When your child is in constant oral pain, they might have a hard time focusing. Especially at school. It’s not easy working on your math exercises when you’ve got a terrible toothache. And it can be quite challenging to keep your mind on the lecture when you’re distracted by the throbbing pain. The connection between oral health and school performance, then, is something you shouldn’t take for granted.
But how far does this link go? Farther than you might think. Beyond mere distraction, poor oral health contributes to lower grades and school absences among disadvantaged children. This effect goes for both elementary and high school children. But what makes this connection between oral health and school performance? Let’s delve into this deeper.
Chronic pain affects your child’s mental functions
The effect of chronic pain in adults is well-chronicled. Dick and Riddell, in their critical review of Cognitive and school functioning in children and adolescents with chronic pain, note that most research on chronic pain involves adults. More researchers have yet to look into these disruptions in younger children. Existing studies on the topic, however, have made it clear that kids are as affected cognitively by chronic pain. This effect particularly affects learning.
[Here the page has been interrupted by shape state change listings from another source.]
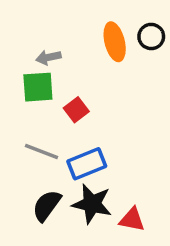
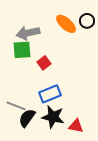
orange ellipse: (115, 42) -> (66, 24), turned -35
gray arrow: (48, 57) -> (28, 33), size x1.6
gray line: (41, 152) -> (16, 106), moved

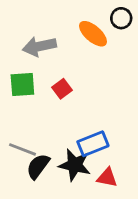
black circle: (87, 21) -> (121, 18), moved
green square: (22, 50) -> (22, 85), moved
blue rectangle: (50, 94) -> (93, 144), moved

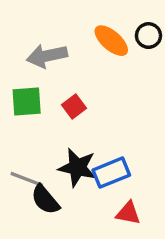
black circle: (121, 18) -> (148, 36), moved
black star: (75, 165) -> (77, 167), moved
black semicircle: (38, 166) -> (45, 200), turned -76

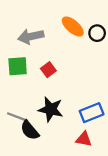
black circle: (148, 36) -> (97, 33), moved
blue rectangle: (111, 173) -> (92, 113), moved

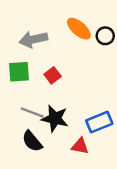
gray line: (18, 117) -> (32, 113), moved
red triangle: (84, 139) -> (80, 146), moved

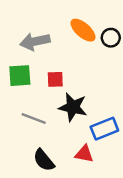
red square: (53, 75) -> (55, 79), turned 35
black star: (55, 118) -> (73, 107), moved
black semicircle: (32, 141) -> (44, 160), moved

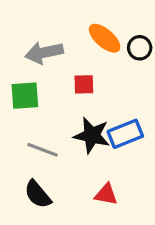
red square: (55, 79) -> (84, 84), moved
blue rectangle: (104, 129) -> (125, 134), moved
black semicircle: (44, 160) -> (38, 194), moved

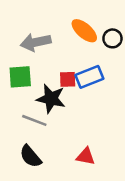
red square: (84, 84) -> (68, 79), moved
blue rectangle: (125, 134) -> (89, 77), moved
black star: (92, 135) -> (51, 99), moved

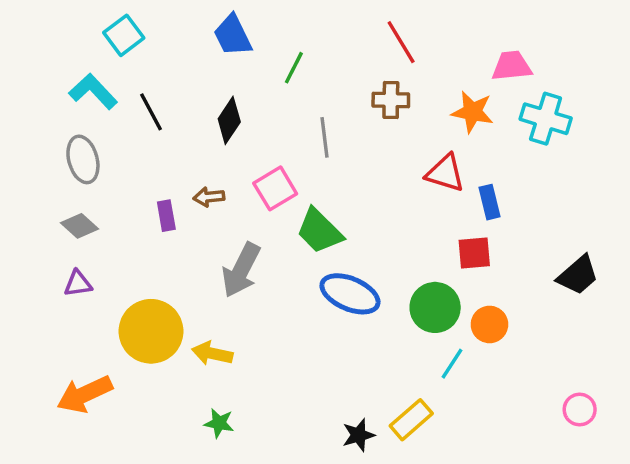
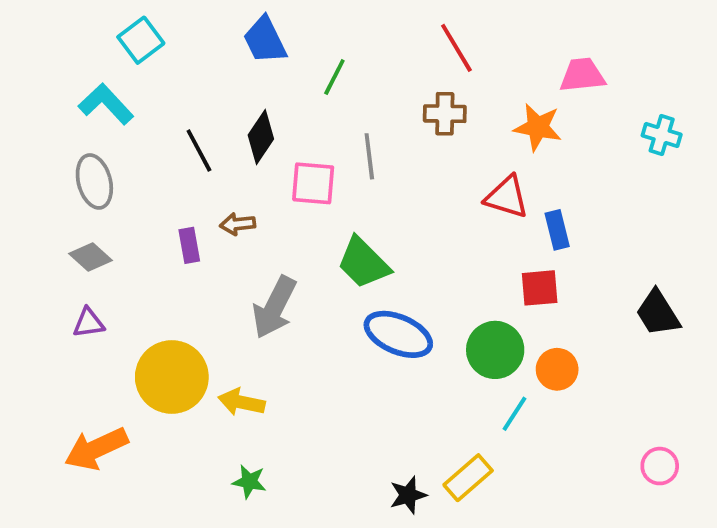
black line: (151, 112) -> (199, 150), moved
cyan cross: (546, 119) -> (662, 135), moved, size x0.7
pink square: (275, 188) -> (313, 183), moved, turned 36
black trapezoid: (578, 275) -> (658, 313), turned 99

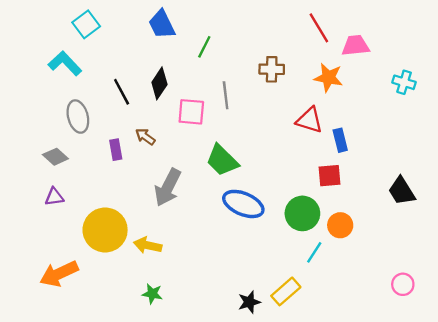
red line: (456, 48) -> (319, 28), moved
gray ellipse: (94, 181) -> (78, 117), moved
brown arrow: (238, 224) -> (145, 137), turned 42

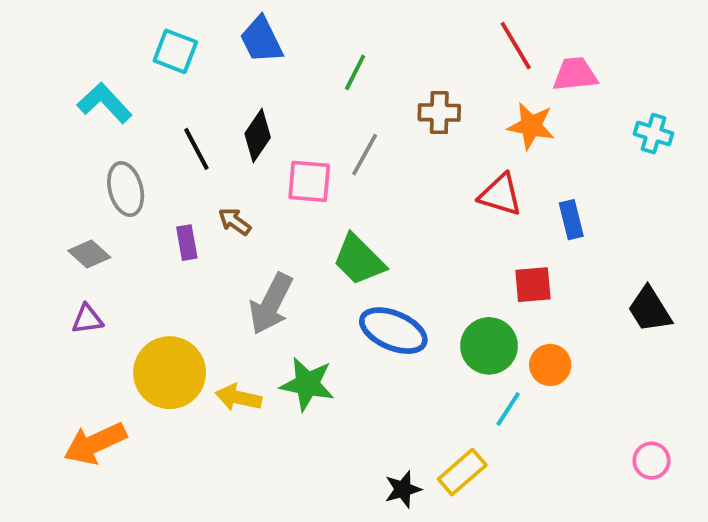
cyan square: (86, 24) -> (175, 51), moved, turned -32
green line: (204, 47) -> (355, 72), moved
gray line: (226, 95) -> (365, 155), turned 36
blue rectangle: (340, 140) -> (571, 220), moved
green star: (152, 294) -> (307, 384), moved, size x1.6

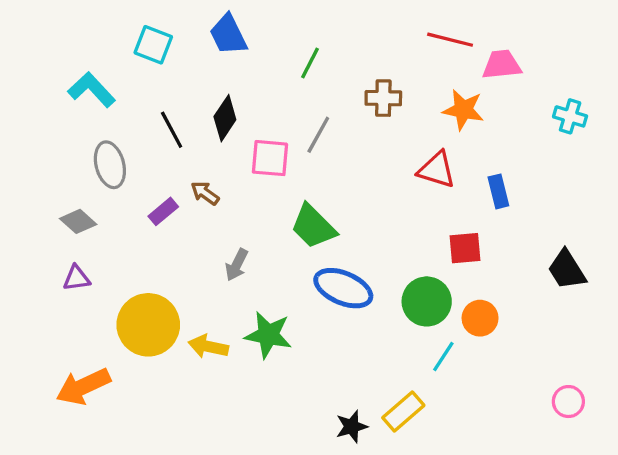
red line: (516, 46) -> (450, 40), turned -45
purple rectangle: (187, 243) -> (163, 211), turned 60
gray arrow: (271, 304) -> (237, 265), size x0.6

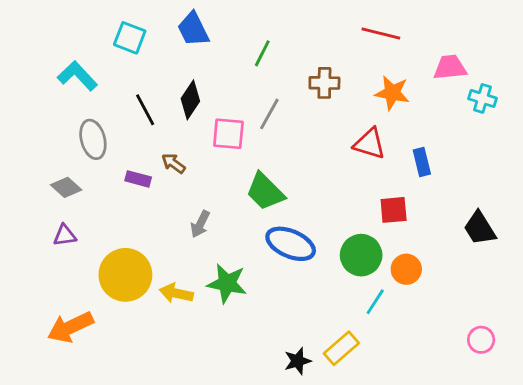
pink trapezoid: (502, 65) -> (450, 67), moved
purple rectangle: (163, 211) -> (138, 179), turned 55

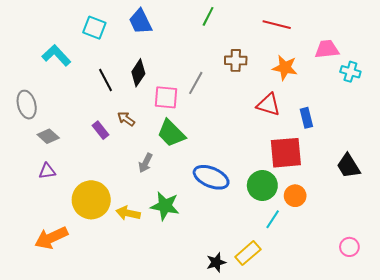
green line: (262, 53) -> (208, 16), moved
gray ellipse: (93, 139) -> (27, 105), moved
purple rectangle: (138, 179) -> (100, 130), turned 36
green trapezoid: (265, 192) -> (171, 133), moved
red square: (394, 210) -> (286, 153), size x1.6

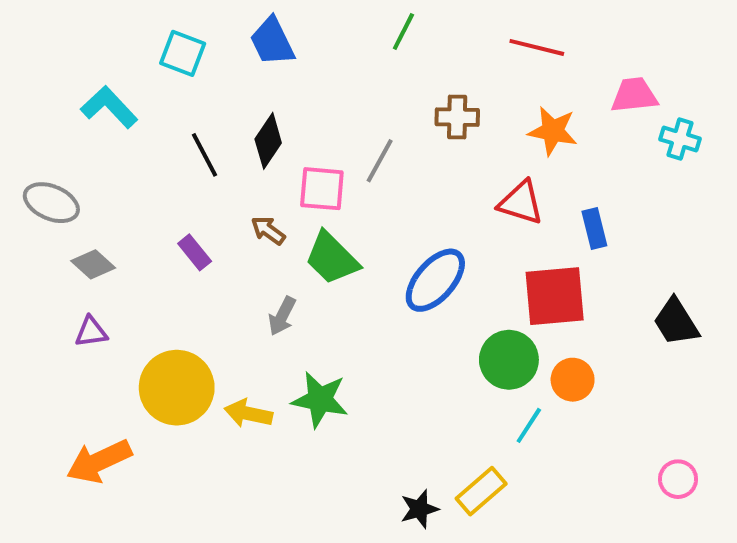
gray ellipse: (27, 105) -> (51, 203), turned -52
brown arrow: (126, 119) -> (268, 230), moved
blue ellipse: (211, 177) -> (435, 280), moved, turned -72

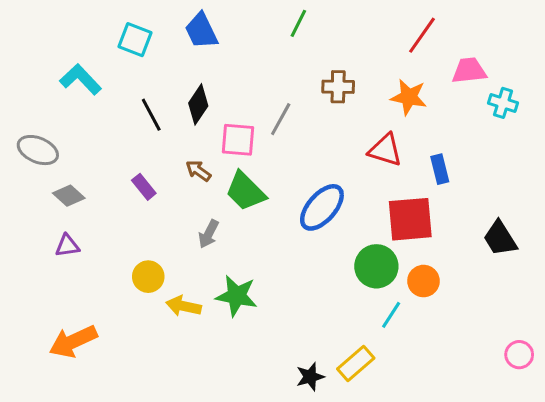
red line: (537, 47) -> (422, 35), moved, turned -69
yellow circle: (177, 388) -> (148, 277), moved, size x0.6
pink circle: (678, 479) -> (519, 355), moved

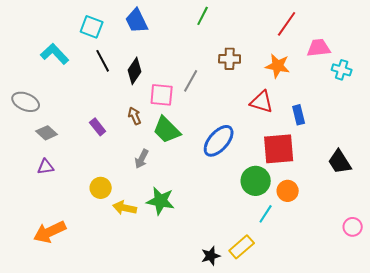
black line: (151, 115) -> (103, 61), moved
brown arrow: (198, 171) -> (135, 116), turned 30
pink circle: (519, 355) -> (353, 227), moved

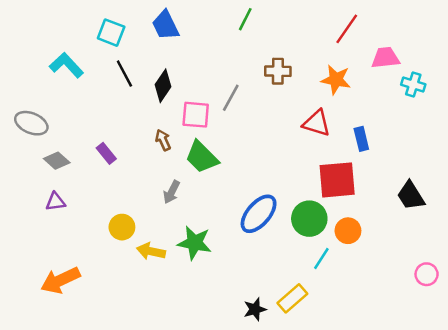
purple rectangle: (98, 127) -> (106, 153), moved
blue ellipse: (219, 141) -> (259, 214), moved

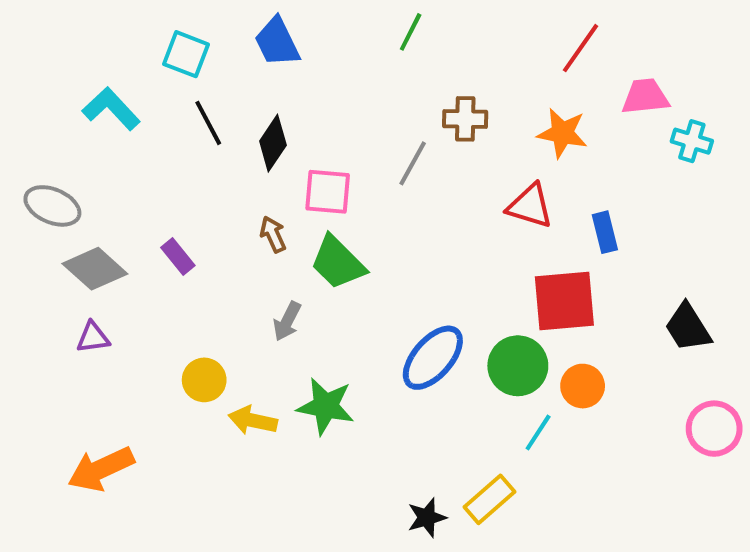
gray line: (231, 98) -> (413, 163), moved
gray diamond: (57, 161) -> (95, 269), size x1.4
pink circle: (427, 274) -> (714, 429), moved, size x1.4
For one, chronic pain can warp how your child takes in information. In a study by Buodo et al, the researchers found that children who experienced migraines “experienced attentional disturbance when actively completing tasks and during preattentive processing of information.” Dick and Riddell, who cited this study in their article, noted that this provides further evidence to the relationship between chronic pain and cognitive function.
For another, children with chronic pain may opt to stay at home. This decision eats into their school time. These absences may make it difficult for your child to cope with further learning material. This difficulty affects their performance in school.
While this goes for any chronic pain, this is especially true for kids with oral health problems. In terms of chronic diseases, cavities are one of the most common in children. Left untreated, they could result in more painful conditions over time. And much like chronic pain, they could take a toll on your child’s performance in school.
Dental health is a socioeconomic concern
As much as we’d like to keep our kids in school, these problems still affect the most vulnerable. In some areas and communities, access to dental care doesn’t come by as quickly as others. Some patients might travel great distances to get to their regular check-up. These distances could put a strain not only on their schedules but on their budgets too. This strain comes particularly if they don’t have their mode of transportation.
Aside from access, however, another problem when it comes to dental care is affordability. While it is as important as getting other modes of healthcare, dental care might come off as more expensive than others, with most people lacking the needed dental insurance.
In this case, poor oral health might serve as an indicator of something else. Aside from chronic pain, children with constant caries might be under duress from the external factors that surround them. It is then essential to consider these factors when looking into the impact of oral health and school performance to gather a clearer picture of its connection.